# TASK DESCRIPTION
Make an exact copy of the entries below and leave any picture out of it.
━━━ RECORDS ━━━
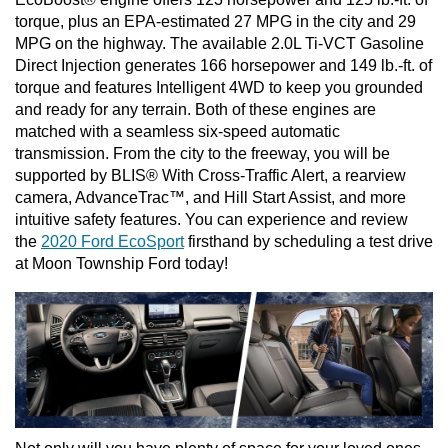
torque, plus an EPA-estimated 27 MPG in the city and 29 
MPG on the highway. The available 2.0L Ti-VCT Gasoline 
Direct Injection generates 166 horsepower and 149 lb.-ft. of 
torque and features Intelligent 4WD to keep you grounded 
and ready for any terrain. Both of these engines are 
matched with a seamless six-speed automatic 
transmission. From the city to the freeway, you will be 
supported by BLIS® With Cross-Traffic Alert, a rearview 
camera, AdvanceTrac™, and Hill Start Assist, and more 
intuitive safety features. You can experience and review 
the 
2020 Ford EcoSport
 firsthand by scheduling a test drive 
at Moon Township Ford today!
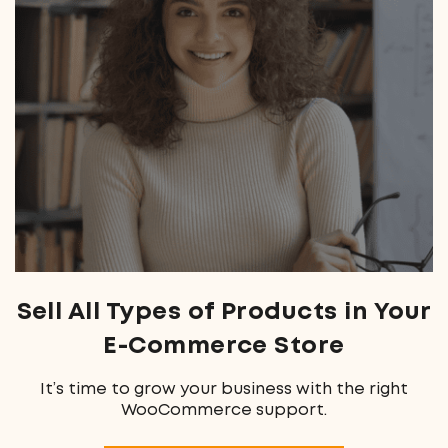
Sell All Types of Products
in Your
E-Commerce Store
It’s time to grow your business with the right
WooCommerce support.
━━━
# ANSWER TO THIS EXERCISE
torque, plus an EPA-estimated 27 MPG in the city and 29 
MPG on the highway. The available 2.0L Ti-VCT Gasoline 
Direct Injection generates 166 horsepower and 149 lb.-ft. of 
torque and features Intelligent 4WD to keep you grounded 
and ready for any terrain. Both of these engines are 
matched with a seamless six-speed automatic 
transmission. From the city to the freeway, you will be 
supported by BLIS® With Cross-Traffic Alert, a rearview 
camera, AdvanceTrac™, and Hill Start Assist, and more 
intuitive safety features. You can experience and review 
the 
2020 Ford EcoSport
 firsthand by scheduling a test drive 
at Moon Township Ford today!
Sell All Types of Products
in Your
E-Commerce Store
It’s time to grow your business with the right
WooCommerce support.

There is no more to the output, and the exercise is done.